** THE PROBLEM **
Repeat each entry word for word; the images are not part of the copy.

**** DATA SECTION

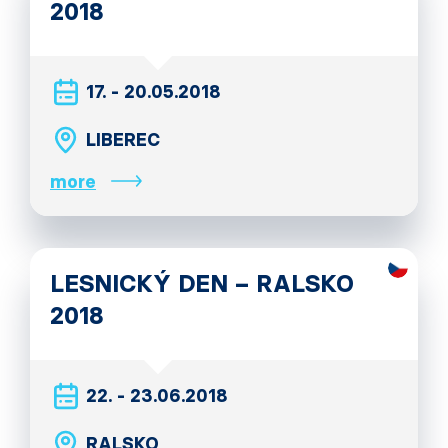
2018
17. - 20.05.2018
LIBEREC
more
LESNICKÝ DEN – RALSKO
2018
22. - 23.06.2018
RALSKO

********

** OUTPUT OF THE EXERCISE **
2018
17. - 20.05.2018
LIBEREC
more
LESNICKÝ DEN – RALSKO
2018
22. - 23.06.2018
RALSKO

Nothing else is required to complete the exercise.